Dalam suatu penelitian, dimana para ahli genetika ingin
menggunakan keadaan pemberian pakan secara individu untuk memilih konversi
pakan yang efisien atau dimana ahli makanan ingin menggunakan kandang
metabolism individu atau calorimeter untuk mendapatkan pengukuran yang tepat untuk
pertukaran metabolism, maka kemudahan social makan harus diperhitungkan. Ternak
sapi dalam kandang metabolisme akan makan hanya 50%-60% dari jumlah yang
dimakan sapi yang dipelihara dalam kelompok.
2.5
Pilihan terhadap pakan
Seekor ternak dapat mengontrol jumlah pakan yang dimakan
dengan cara lain, ia bisa menolak untuk memakan satu pakan atau pakan lainnya.

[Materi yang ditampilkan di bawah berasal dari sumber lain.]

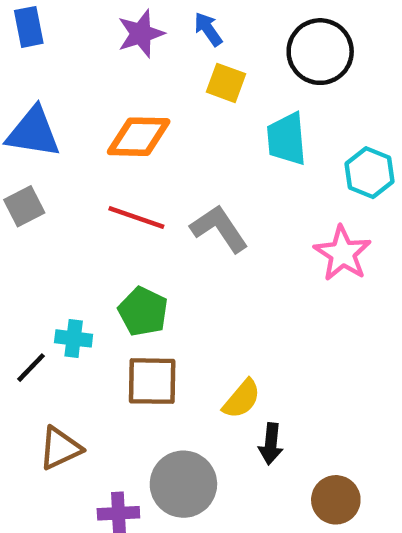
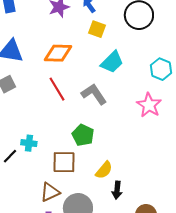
cyan trapezoid: (287, 139) -> (112, 62), moved, turned -130
red line: (136, 217) -> (57, 89), turned 40
green pentagon: (143, 312) -> (83, 135), moved
brown triangle: (60, 448) -> (50, 192), moved

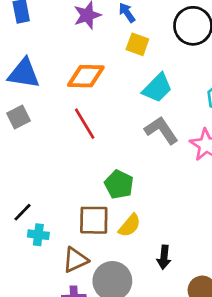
gray L-shape: (94, 94) -> (161, 130), moved
cyan cross: (29, 143) -> (38, 235), moved
yellow semicircle: (104, 170) -> (130, 225), moved

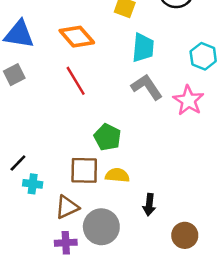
orange diamond: (86, 76) -> (77, 37), turned 48
cyan trapezoid: (157, 88) -> (143, 48), turned -40
yellow semicircle: (130, 225) -> (117, 175), turned -125

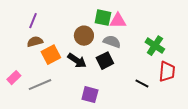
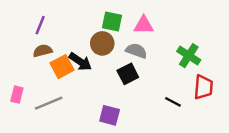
green square: (103, 18) -> (112, 21), moved
black arrow: (77, 61) -> (80, 62), moved
pink rectangle: (14, 78) -> (17, 95), turned -32

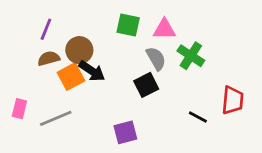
brown circle: (102, 43) -> (79, 50), moved
gray semicircle: (136, 51) -> (156, 58), turned 40
green cross: (189, 56) -> (191, 56), moved
purple square: (110, 115) -> (125, 132), turned -30

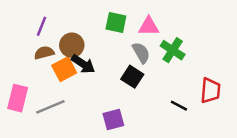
black square: (146, 85) -> (132, 77), turned -30
pink rectangle: (19, 109) -> (18, 98), size x1.5

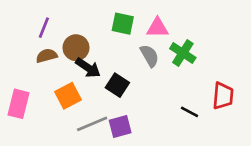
orange square: (64, 69) -> (68, 96), moved
black square: (132, 77) -> (117, 85), moved
gray line: (50, 107) -> (92, 124), moved

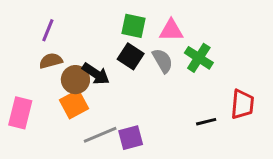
brown circle: (76, 48) -> (75, 80), moved
black square: (117, 85) -> (131, 56), moved
black line: (190, 112) -> (206, 122), turned -42

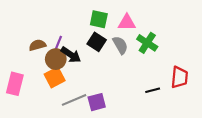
purple line: (48, 30) -> (58, 44), moved

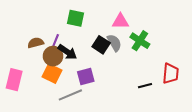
green square: (99, 19) -> (75, 18), moved
black square: (97, 42) -> (101, 45), moved
orange square: (55, 77) -> (52, 73), turned -36
purple square: (97, 102) -> (86, 77), moved

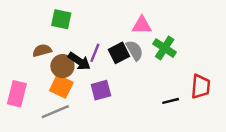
green square: (75, 18) -> (61, 19), moved
purple line: (55, 42) -> (95, 53), moved
black square: (101, 45) -> (119, 53), turned 30
gray line: (70, 95) -> (55, 112), moved

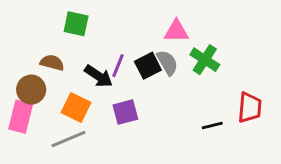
brown semicircle: (42, 50) -> (52, 63), turned 30
brown circle: (62, 66) -> (31, 90), moved

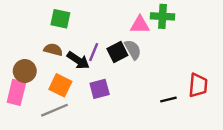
green cross: (205, 60) -> (162, 16), moved, turned -30
brown semicircle: (52, 63) -> (53, 50), moved

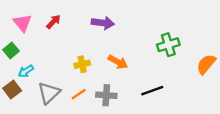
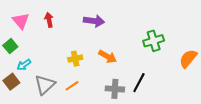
red arrow: (53, 22) -> (49, 20), turned -56
black line: (152, 91) -> (139, 83), turned -42
gray cross: (106, 95) -> (115, 89), moved

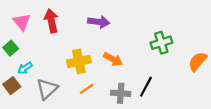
red arrow: (49, 20) -> (51, 21), size x1.5
yellow cross: (75, 59) -> (79, 61), size x1.5
orange line: (72, 86) -> (87, 89), moved

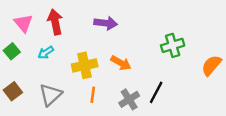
cyan arrow: (25, 68) -> (46, 52), moved
orange line: (87, 89) -> (93, 95), turned -48
gray cross: (121, 93) -> (129, 99), turned -36

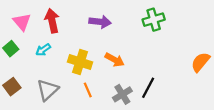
green cross: (173, 45) -> (154, 20), moved
yellow cross: (85, 65) -> (80, 62), turned 30
orange line: (93, 95) -> (88, 90), turned -32

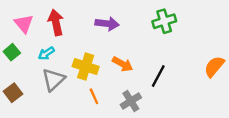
black line: (148, 88) -> (158, 76), moved
gray triangle: (48, 90) -> (53, 80), moved

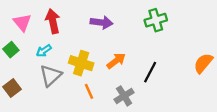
orange arrow: (123, 64) -> (116, 61), turned -66

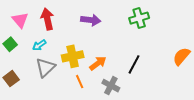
orange arrow: (116, 61) -> (98, 63), moved
yellow cross: (81, 63) -> (73, 56), turned -30
gray cross: (124, 96) -> (111, 86), turned -30

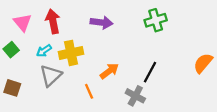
yellow cross: (73, 56) -> (71, 53), moved
brown square: (11, 79) -> (12, 88), turned -35
gray cross: (111, 86) -> (135, 96), moved

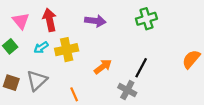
gray triangle: (51, 76) -> (37, 80), moved
orange line: (89, 91) -> (74, 94), moved

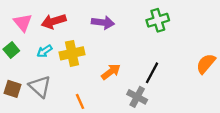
red arrow: (50, 20) -> (54, 21), turned -95
gray triangle: (37, 80) -> (40, 87), turned -35

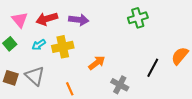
purple arrow: (103, 22) -> (79, 20), moved
black line: (152, 73) -> (153, 68), moved

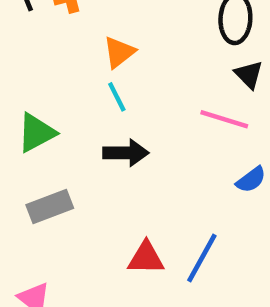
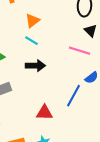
cyan line: (117, 97) -> (31, 41), turned -32
blue line: (202, 258) -> (73, 96), moved

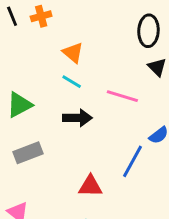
orange triangle: (32, 21) -> (73, 53), turned -42
pink line: (79, 51) -> (122, 96), moved

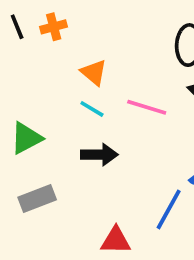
pink line: (122, 96) -> (147, 107), moved

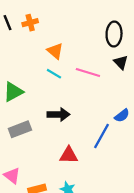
black arrow: (99, 155) -> (58, 114), moved

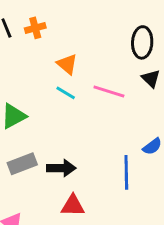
black arrow: (58, 114) -> (61, 168), moved
blue line: (102, 136) -> (126, 172), turned -30
red triangle: (69, 155) -> (73, 206), moved

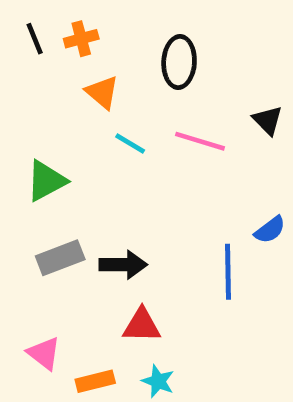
black ellipse: (142, 42) -> (179, 62), moved
orange triangle: (67, 64) -> (102, 92), moved

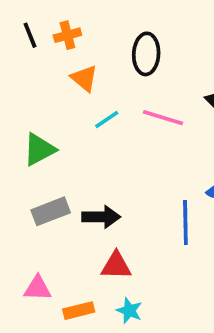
cyan line: (130, 144) -> (107, 119), turned -65
pink triangle: (44, 353) -> (37, 288), turned -36

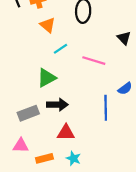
pink line: (163, 118) -> (94, 61), moved
green triangle: (39, 149) -> (47, 78), moved
gray rectangle: (51, 211) -> (28, 113), moved

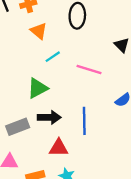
blue line: (106, 108) -> (84, 121), moved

Ada kelompok pakan tradisional, yang dapat dimakan ternak dengan enak, ada pula
beberapa apkan lain yang bernilai gizi tinggi dan harganya murah tetapi terbak
tidak dapat merasakan enaknya selama memakan pakan tersebut untuk pertama
kalinya.
Kesenangan terhadap bermacam-macam prosduk pakan telah diuji
dalam 20 jenis pakan. Terlihat bahwa pakan dapat dibedakan menjadi 3 kelompok,
yaitu:
- Pakan hijauan atau lebih dikenal sebagai pakan tradisional,
- Pakan yang telah diproses yang disukai oleh rata-rata ternak, dan
- Pakan yang tidak disenangi.
Akan
tetapi, dalam beberapa keadaan (misalnya kekurangan garam), ternak akan lebih
suka memakan garam blok.
Kilgour dan Dalton (1984) menyarankan bahwa skala ini dapat
digunakan sebagai suatu dasar terhadap pakan baru, murah dan potensi manfaatnya
dapat diuji. Ada cara yang efektif untuk membuat ternak dapat memakan pakan
yang bernilai gizi tinggi dan murah tetapi baunya tidak disukai ternak yaitu
dengan menutup hidung ternak tersebut.
Lobato dan kelompok penelitinya dan juga Lynch dan kelompok
penelitinya telah mendapatkan bahwa ternak mampu belajar pada awal kehidupannya
dan emmpunyai ingatan yang baik dalam jangka waktu yang panjang. Melihat teman
dalam kelompok yang telah berpengalaman memakan pakan yang baru, dapat membantu
ternak yang belum berpengalaman untuk memakan pakan baru tersebut. Fenomena ini
disebut sebagai transmisi social dalam tingkah laku makan atau belajar
berdasarkan pengalaman.
Memberikan masa perkenalan bagi ternak terhadap pakan atau
suplementasi yang mungkin diharapkan untuk dimakan dalam keadaan darurat
merupakan hal yang sangat berguna. Metode sederhana dapat digunakan untuk
mengecek ternak yang mana yang memakan dan tidak memakan pakan yang baru. Hal
ini bisa dikerjakan denagn menggunakan satu tempat pakan. Pada tempat pakan
ini, ternak harus menempatkan kepalanya dan menekan sepotong spons yang diisi
pewarna atau menyentuh benang yang diwarnai. Dengan teknik ini ternak yang
cepat menangkap pelajaran dipindahkan untuk memberi kesempatan yang lebih lama
dan mengurangi persaingan bagi mereka yang lebih ,lambat belajar. Ternak yang
lambat menangkap pelajaran mendapatkan beberapa pakan yang disenanginya untuk
tetap menjaga fungsi rumennya, sementara ternak ini lambat memulai memakan
pakan yang abru.
Masalah baru yang timbul adalah jika pakan tambahan yang
mahal lebih disukai daripada pakan dasar yang murah. Peternak mungkin
menghendaki pakan tersebut sebagai suplementasi, tetapi ternak itu sendiri
memperlakukan pakan tersebut sebagai pakan pengganti, misalnya pada saat
kurangnya rumput lapangan atau rumput gajah yang dipotong dan lebih banyak
tambahan konsentrat yang harganya mahal.
Pencampuran antara pakan yang enak dan tidak enak yang
kemudian menjadi sedikit enak, pemberian pakan yang murah pertama kali, atau
dan pemberian makan tambahan pada waktu yang tidak teratur sehingga ternak
tidak mempunyai pengharapan dan menunggu untuk makan pada waktu tertentu adalah
merupakan jalan pemecahan problem tersebut diatas.